It is wild, unspoilt and fascinating: among the sand dunes, two young kangaroos race away between the clumps of brush. And Ron tells us that there are over thirty thousand of them on the island.

We are at Couran Cove Resort, the latest undertaking of this great Australian distance runner, who set no fewer than 19world records at all distances and was the first athlete to go under 28 minutes in the 10,000m (with the biggest differential: 35.6 seconds). Today, Clarke is a successful businessman in Queensland and the founder-owner of the Couran Cove resort, a corner of paradise that occupies Stradbrooke South Island, a little island some sixty kilometres south of Brisbane, Australia.

It’s a twenty-minute ferry ride here from Runaway Marina, or fifteen minutes if you’re lucky enough to hitch a ride with Ron Clarke himself.

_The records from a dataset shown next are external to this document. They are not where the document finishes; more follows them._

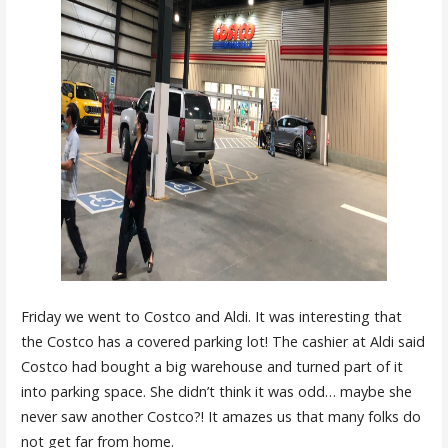
Friday we went to Costco and Aldi. It was interesting that
the Costco has a covered parking lot! The cashier at Aldi said
Costco had bought a big warehouse and turned part of it
into parking space. She didn’t think it was odd… maybe she
never saw another Costco?! It amazes us that many folks do
not get far from home.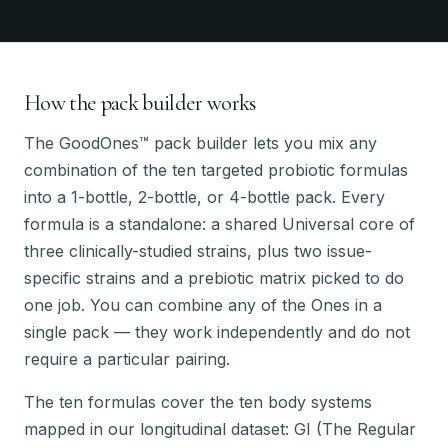
How the pack builder works
The GoodOnes™ pack builder lets you mix any
combination of the ten targeted probiotic formulas
into a 1-bottle, 2-bottle, or 4-bottle pack. Every
formula is a standalone: a shared Universal core of
three clinically-studied strains, plus two issue-
specific strains and a prebiotic matrix picked to do
one job. You can combine any of the Ones in a
single pack — they work independently and do not
require a particular pairing.
The ten formulas cover the ten body systems
mapped in our longitudinal dataset: GI (The Regular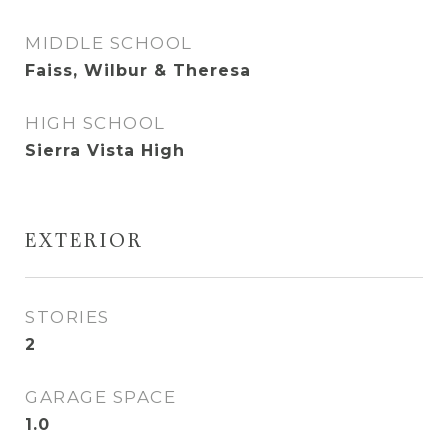
MIDDLE SCHOOL
Faiss, Wilbur & Theresa
HIGH SCHOOL
Sierra Vista High
EXTERIOR
STORIES
2
GARAGE SPACE
1.0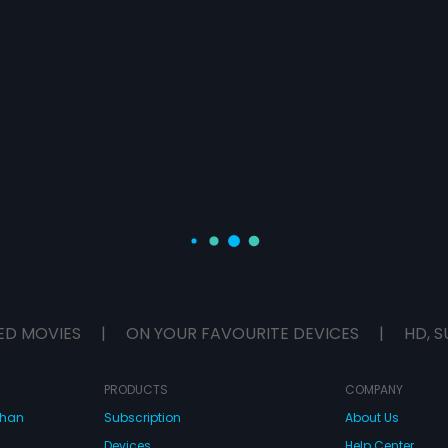
ED MOVIES
|
ON YOUR FAVOURITE DEVICES
|
HD, S
PRODUCTS
COMPANY
dhan
Subscription
About Us
Devices
Help Center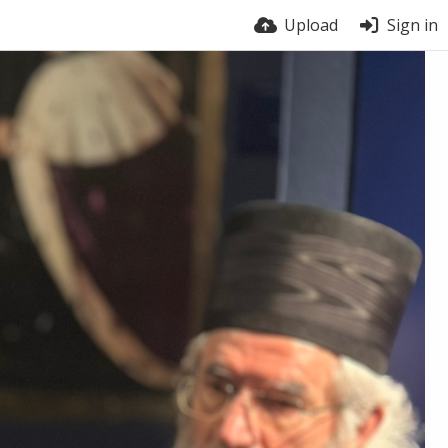
Upload
Sign in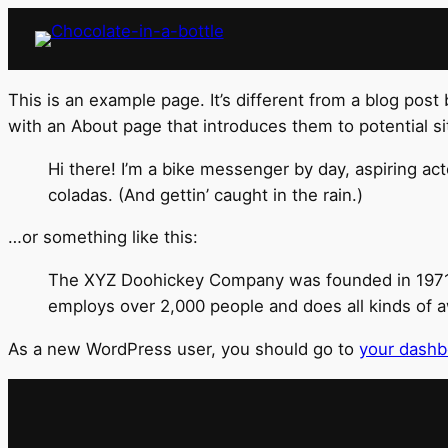
This is an example page. It’s different from a blog post
with an About page that introduces them to potential site
Hi there! I’m a bike messenger by day, aspiring act
coladas. (And gettin’ caught in the rain.)
…or something like this:
The XYZ Doohickey Company was founded in 1971, a
employs over 2,000 people and does all kinds of
As a new WordPress user, you should go to
your dashb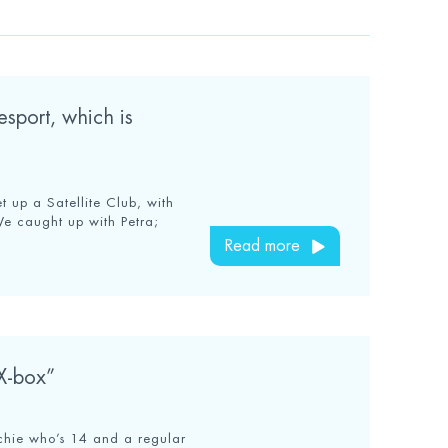
esport, which is
 up a Satellite Club, with
We caught up with Petra;
Read more
 X-box”
Archie who’s 14 and a regular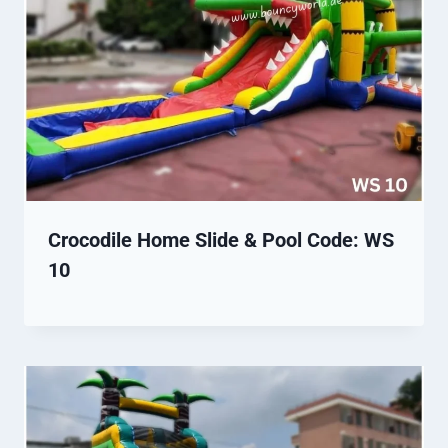
Crocodile Home Slide & Pool Code: WS
10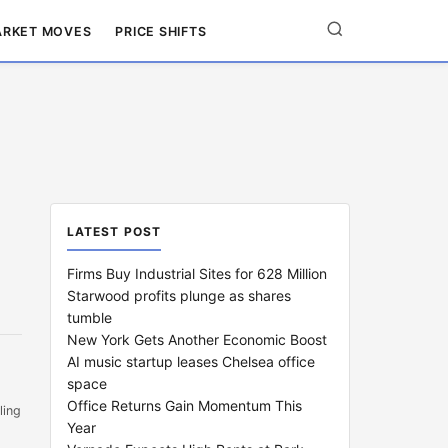
RKET MOVES
PRICE SHIFTS
LATEST POST
Firms Buy Industrial Sites for 628 Million
Starwood profits plunge as shares
tumble
New York Gets Another Economic Boost
AI music startup leases Chelsea office
space
Office Returns Gain Momentum This
ling
Year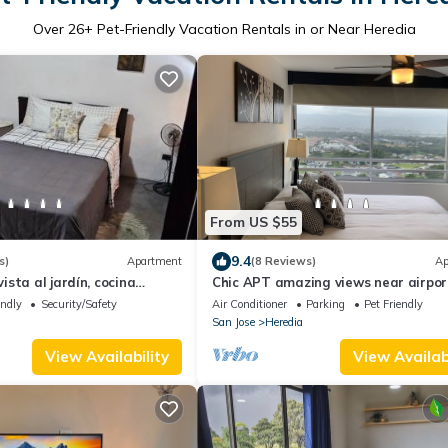
Over
26
+ Pet-Friendly Vacation Rentals in or Near Heredia
From US $55
9.4
s)
Apartment
(8 Reviews)
Ap
sta al jardín, cocina
Chic APT amazing views near airpo
downtown
endly
Security/Safety
Air Conditioner
Parking
Pet Friendly
San Jose
Heredia
View Availability
View Availabi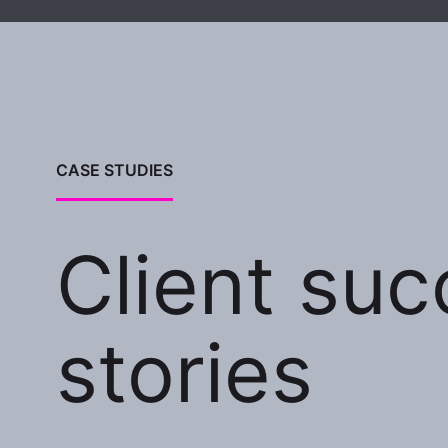
CASE STUDIES
Client su
stories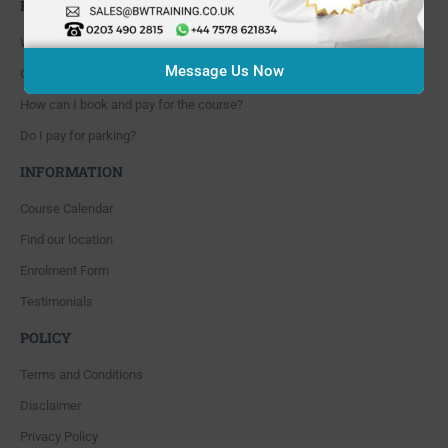
FAQ'S
Where are you located?
Message Us Now
Course cancellation policies?
How can I book and pay for the course?
Do I pay for parking?
INFORMATION
Course Calendar
Find our location
Enrolment Form
Testimonials
POLICY
Terms and Conditions
Disclaimer
Privacy Policy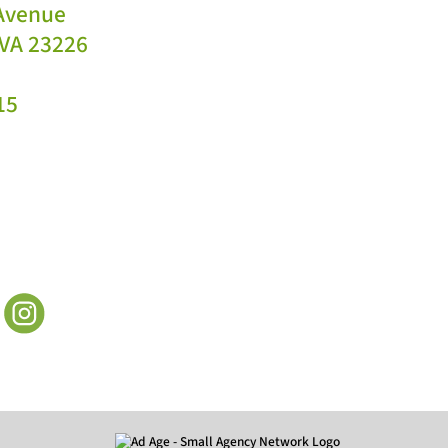
 Avenue
VA 23226
15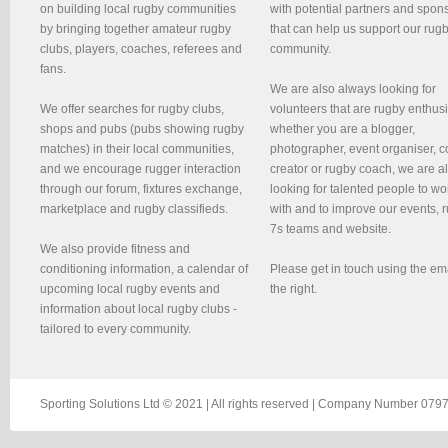
on building local rugby communities
with potential partners and spon
by bringing together amateur rugby
that can help us support our rug
clubs, players, coaches, referees and
community.
fans.
We are also always looking for
We offer searches for rugby clubs,
volunteers that are rugby enthusi
shops and pubs (pubs showing rugby
whether you are a blogger,
matches) in their local communities,
photographer, event organiser, c
and we encourage rugger interaction
creator or rugby coach, we are 
through our forum, fixtures exchange,
looking for talented people to wo
marketplace and rugby classifieds.
with and to improve our events, 
7s teams and website.
We also provide fitness and
conditioning information, a calendar of
Please get in touch using the em
upcoming local rugby events and
the right.
information about local rugby clubs -
tailored to every community.
Sporting Solutions Ltd © 2021 | All rights reserved | Company Number 0797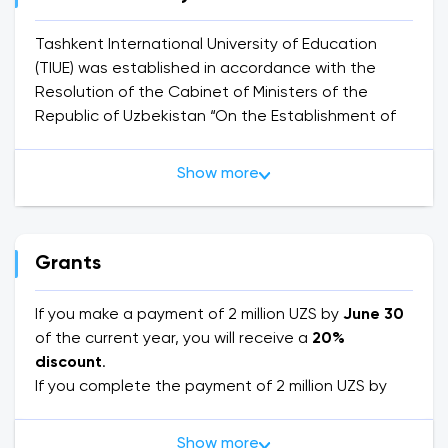
Tashkent International University of Education
(TIUE) was established in accordance with the
Resolution of the Cabinet of Ministers of the
Republic of Uzbekistan “On the Establishment of
the Tashkent International University of Education”
dated June 23, 2020, and provides higher
Show more
education services in bachelor's and master's
degrees based on license No. 331829 (indefinite
validity) of the Ministry of Higher Education,
Science and Innovation of the Republic of
Grants
Uzbekistan.
If you make a payment of 2 million UZS by
June 30
TIUE offers full-time and part-time educational
of the current year, you will receive a
20%
programs in English, Uzbek and Russian. There is a
discount
.
student residence for full-time students
If you complete the payment of 2 million UZS by
August 20
, you will be eligible for a
15% discount
.
The university cooperates with such qualification
Additionally, if you make the payment by
Show more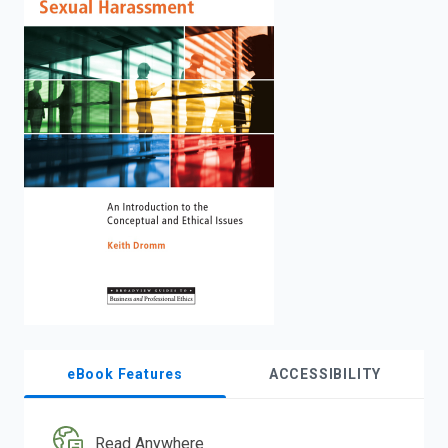
enter
to
search.
eBook Features
ACCESSIBILITY
Read Anywhere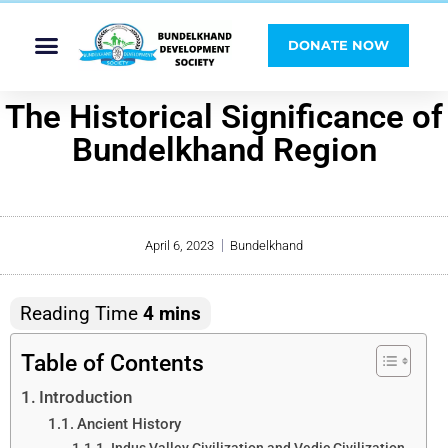
DONATE NOW
The Historical Significance of
Bundelkhand Region
April 6, 2023
Bundelkhand
Table of Contents
Introduction
Ancient History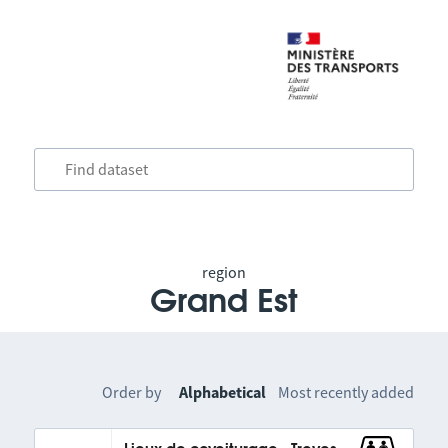
region
Grand Est
Order by
Alphabetical
Most recently added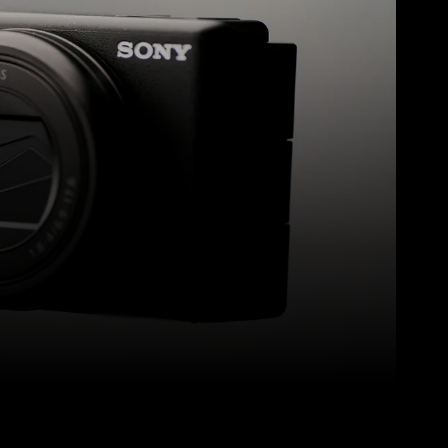
Pinterest
WhatsApp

He skippers a cabin cruiser which, after a few difficult moments, heads out into the open sea and towards the tiny port of Couran Cove.

Nature is virtually unspoilt here: there are some buildings (lodges and cabins) for the tourists, but even though these have all the creature comforts, they have been built respecting the environment. There are plenty of little cottages in the woods too, all carefully built on stilts, their grey walls blending perfectly into the surrounding vegetation. The Couran Resort can accommodate 1500 guests; this number will increase to 2500, when the Resort is working at capacity. Officially opened a year ago at a cost of 150 million Australian dollars, Ron Clarke’s resort is also a training centre for elite athletes.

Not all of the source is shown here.